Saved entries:
***
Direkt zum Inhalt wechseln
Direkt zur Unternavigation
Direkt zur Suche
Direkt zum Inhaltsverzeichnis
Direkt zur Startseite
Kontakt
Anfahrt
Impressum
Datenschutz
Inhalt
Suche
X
***
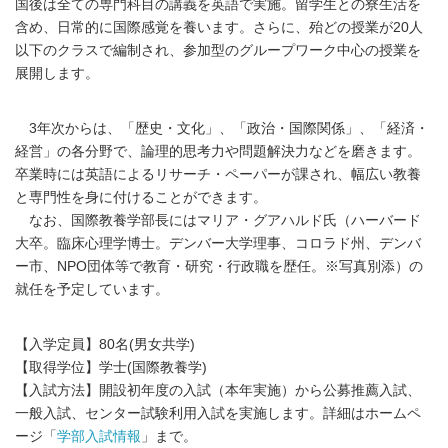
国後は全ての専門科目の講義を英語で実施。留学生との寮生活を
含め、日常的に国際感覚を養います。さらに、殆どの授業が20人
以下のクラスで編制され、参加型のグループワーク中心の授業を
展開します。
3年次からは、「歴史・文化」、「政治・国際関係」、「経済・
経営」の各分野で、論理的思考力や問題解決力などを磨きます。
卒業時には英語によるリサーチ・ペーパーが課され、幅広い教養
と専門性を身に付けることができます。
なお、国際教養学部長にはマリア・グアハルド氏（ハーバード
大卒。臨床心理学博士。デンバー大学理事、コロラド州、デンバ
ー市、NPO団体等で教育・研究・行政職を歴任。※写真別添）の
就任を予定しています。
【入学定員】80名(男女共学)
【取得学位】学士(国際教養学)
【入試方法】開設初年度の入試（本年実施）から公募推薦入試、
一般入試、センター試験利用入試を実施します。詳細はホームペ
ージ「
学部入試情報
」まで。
***
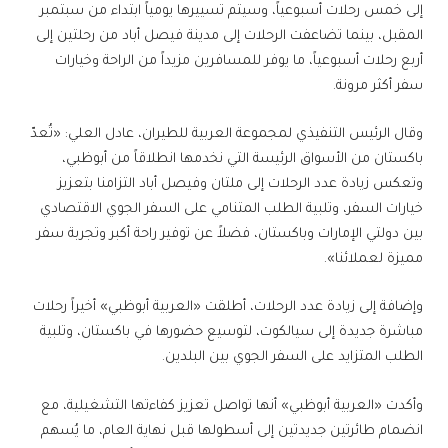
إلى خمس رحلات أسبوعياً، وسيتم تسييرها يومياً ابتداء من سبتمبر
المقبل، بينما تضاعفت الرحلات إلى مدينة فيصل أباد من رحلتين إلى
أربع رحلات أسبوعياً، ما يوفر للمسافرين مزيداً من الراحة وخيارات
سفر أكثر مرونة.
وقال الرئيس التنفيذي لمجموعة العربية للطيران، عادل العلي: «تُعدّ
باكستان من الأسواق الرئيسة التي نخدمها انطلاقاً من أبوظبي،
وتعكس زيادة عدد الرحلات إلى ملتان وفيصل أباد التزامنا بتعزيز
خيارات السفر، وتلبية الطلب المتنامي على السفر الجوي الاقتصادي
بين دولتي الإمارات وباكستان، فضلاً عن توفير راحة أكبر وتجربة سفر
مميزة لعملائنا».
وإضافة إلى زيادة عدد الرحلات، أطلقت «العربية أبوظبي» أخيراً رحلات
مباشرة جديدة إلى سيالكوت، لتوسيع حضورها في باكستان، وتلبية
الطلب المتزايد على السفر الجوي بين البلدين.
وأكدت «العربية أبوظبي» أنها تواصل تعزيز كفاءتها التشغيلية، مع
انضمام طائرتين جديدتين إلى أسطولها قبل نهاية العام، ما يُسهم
***
> _What the task requires_
Calculate the number of lines above that include the word "الطلب", giving that number by itself.

> _Response_
2